Perplejo, se pone de pie y sale. Los demás lo miran con curiosidad y extrañeza, acaso pensando que nada bueno le aguarda.

Pero no es así. Un policía lo conduce hasta una oficina donde lo está esperando el mismo abogado que lo sacó la vez pasada, cuando El Mencho le mandó a los de drogas peligrosas. 

¡Sandoval, querido!…, lo saluda, efusivo, el boga. ¡Siempre tengo que venir a rescatarte!…

¿Lo mandaron de nuevo, doctor?…, quiere saber.

¡Menos pregunta Dios y perdona, Sandoval!…, le contesta el otro, matándose de risa. ¡Vos acordate de lo que te dije la vez pasada: por suerte tenés buenos amigos!…

Si usted lo dice…, responde, incrédulo.

¡Pero sí, mi viejo!…, insiste ese hombre siempre vestido de manera impecable. ¿Sabés una cosa?… ¡Todos ustedes están bien al horno!…, continúa. ¡Se mandaron un flor de moco, y el goberna se las puso como él sabe hacerlo!…

Ahora ya están en la calle. El abogado lo acompaña poniendo una mano sobre su hombro, de manera paternal. Después de cruzar la esquina se detiene, porque va a subir a un auto lujoso que dejó allí estacionado.

Es así, Sandoval, le dice el doctor. Mirá, de la acusación que les hizo no los salva ni Cristo. ¡Ni Cristo!… ¿Entendés?…, lo interpela, enfático.

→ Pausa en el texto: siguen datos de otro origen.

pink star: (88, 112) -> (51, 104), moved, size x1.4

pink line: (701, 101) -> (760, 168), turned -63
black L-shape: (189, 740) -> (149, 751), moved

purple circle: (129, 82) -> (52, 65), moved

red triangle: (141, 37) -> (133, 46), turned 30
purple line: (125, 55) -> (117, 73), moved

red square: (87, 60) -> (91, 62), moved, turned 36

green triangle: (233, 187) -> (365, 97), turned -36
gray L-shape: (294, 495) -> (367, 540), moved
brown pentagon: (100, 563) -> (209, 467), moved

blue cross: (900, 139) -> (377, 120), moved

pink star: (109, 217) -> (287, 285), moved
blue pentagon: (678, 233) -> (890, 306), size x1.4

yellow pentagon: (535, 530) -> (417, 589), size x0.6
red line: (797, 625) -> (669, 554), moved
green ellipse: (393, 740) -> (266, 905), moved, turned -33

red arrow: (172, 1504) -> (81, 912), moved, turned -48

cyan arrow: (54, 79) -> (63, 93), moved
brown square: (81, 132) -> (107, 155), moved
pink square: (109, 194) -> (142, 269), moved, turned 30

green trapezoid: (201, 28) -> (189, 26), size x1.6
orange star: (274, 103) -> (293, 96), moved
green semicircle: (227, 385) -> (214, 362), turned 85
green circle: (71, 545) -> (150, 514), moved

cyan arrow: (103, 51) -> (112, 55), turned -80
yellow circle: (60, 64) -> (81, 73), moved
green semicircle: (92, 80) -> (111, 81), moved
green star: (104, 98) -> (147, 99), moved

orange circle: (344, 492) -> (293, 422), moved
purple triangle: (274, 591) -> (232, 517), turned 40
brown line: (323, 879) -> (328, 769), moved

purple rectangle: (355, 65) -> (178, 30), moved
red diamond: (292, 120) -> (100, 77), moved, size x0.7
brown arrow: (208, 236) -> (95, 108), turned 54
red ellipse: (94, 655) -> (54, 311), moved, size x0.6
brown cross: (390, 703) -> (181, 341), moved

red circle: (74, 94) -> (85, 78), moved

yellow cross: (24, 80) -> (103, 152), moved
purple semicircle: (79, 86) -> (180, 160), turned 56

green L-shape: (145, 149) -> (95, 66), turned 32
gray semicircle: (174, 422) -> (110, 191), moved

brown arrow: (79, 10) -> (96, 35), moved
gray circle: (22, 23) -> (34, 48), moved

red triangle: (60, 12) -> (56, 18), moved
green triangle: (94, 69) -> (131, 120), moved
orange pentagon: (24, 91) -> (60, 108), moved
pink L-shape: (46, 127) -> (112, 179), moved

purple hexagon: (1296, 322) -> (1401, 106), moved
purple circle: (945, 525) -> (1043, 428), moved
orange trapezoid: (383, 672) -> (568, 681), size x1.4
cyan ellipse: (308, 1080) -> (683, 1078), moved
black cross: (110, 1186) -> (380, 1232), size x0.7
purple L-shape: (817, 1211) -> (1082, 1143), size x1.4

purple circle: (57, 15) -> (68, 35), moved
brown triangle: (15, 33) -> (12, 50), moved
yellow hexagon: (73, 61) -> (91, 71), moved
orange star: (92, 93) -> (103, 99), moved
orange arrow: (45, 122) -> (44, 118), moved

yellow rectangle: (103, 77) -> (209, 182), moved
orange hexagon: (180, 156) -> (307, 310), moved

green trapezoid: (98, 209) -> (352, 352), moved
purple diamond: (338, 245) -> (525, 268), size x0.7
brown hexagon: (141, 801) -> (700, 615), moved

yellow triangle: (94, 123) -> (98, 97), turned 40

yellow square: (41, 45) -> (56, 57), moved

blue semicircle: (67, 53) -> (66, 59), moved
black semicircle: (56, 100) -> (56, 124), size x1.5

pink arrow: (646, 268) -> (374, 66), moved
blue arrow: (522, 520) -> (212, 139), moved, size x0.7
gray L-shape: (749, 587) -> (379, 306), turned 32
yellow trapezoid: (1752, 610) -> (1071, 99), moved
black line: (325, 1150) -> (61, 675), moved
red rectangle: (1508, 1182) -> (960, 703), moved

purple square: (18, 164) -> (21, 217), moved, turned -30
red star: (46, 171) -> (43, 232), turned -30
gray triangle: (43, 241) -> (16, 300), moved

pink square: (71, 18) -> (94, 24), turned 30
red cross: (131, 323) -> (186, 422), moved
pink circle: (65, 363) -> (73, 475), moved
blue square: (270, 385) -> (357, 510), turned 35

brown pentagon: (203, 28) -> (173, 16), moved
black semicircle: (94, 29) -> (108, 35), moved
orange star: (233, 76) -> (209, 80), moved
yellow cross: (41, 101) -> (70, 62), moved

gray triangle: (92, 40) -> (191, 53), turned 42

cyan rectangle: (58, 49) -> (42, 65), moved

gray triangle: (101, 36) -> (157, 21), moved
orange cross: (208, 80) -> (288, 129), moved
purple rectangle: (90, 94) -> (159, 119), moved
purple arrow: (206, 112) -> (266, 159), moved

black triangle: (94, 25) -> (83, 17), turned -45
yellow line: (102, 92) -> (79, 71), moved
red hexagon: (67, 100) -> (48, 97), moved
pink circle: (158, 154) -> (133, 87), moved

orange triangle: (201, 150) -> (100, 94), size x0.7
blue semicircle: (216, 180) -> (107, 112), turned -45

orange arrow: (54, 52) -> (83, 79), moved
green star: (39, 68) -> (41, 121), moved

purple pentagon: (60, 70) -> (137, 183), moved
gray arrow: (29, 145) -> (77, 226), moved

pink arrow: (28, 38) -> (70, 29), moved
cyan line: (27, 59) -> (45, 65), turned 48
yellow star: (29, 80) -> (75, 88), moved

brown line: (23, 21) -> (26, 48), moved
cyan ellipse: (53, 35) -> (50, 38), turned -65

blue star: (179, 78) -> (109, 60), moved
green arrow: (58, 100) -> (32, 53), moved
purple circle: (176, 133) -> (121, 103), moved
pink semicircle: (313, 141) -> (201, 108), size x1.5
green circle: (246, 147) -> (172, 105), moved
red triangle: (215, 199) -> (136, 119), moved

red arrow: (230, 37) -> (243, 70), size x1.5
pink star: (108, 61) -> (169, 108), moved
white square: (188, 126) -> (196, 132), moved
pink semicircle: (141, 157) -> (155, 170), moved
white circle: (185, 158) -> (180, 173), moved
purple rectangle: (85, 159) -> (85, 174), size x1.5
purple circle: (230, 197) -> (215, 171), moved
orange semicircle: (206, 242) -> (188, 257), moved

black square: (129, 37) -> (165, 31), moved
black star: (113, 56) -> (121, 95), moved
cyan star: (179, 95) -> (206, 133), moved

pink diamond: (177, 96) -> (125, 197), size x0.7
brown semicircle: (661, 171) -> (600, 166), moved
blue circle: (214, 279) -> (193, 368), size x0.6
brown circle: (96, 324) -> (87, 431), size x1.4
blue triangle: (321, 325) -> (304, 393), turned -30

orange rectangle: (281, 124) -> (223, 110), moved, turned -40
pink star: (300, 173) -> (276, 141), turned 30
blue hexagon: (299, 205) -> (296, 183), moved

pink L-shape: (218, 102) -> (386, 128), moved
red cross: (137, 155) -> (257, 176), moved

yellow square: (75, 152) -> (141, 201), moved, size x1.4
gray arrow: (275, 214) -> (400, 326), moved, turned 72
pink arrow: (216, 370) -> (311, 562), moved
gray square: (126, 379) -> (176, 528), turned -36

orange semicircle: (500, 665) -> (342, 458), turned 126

Abre la puerta del auto y se sienta, detrás del volante. Pone el motor en marcha y cuando está por arrancar prosigue: ¡Pero todo hombre tiene su precio!, estallando en otra carcajada. Y en el momento en que el auto comienza a andar, agrega a los gritos: ¡Por eso, dale gracias a Dios que hay alguien capaz de pagar por tu libertad, Sandoval querido!… ¡Porque, te aseguro, que estés aquí afuera no salió para nada barato!…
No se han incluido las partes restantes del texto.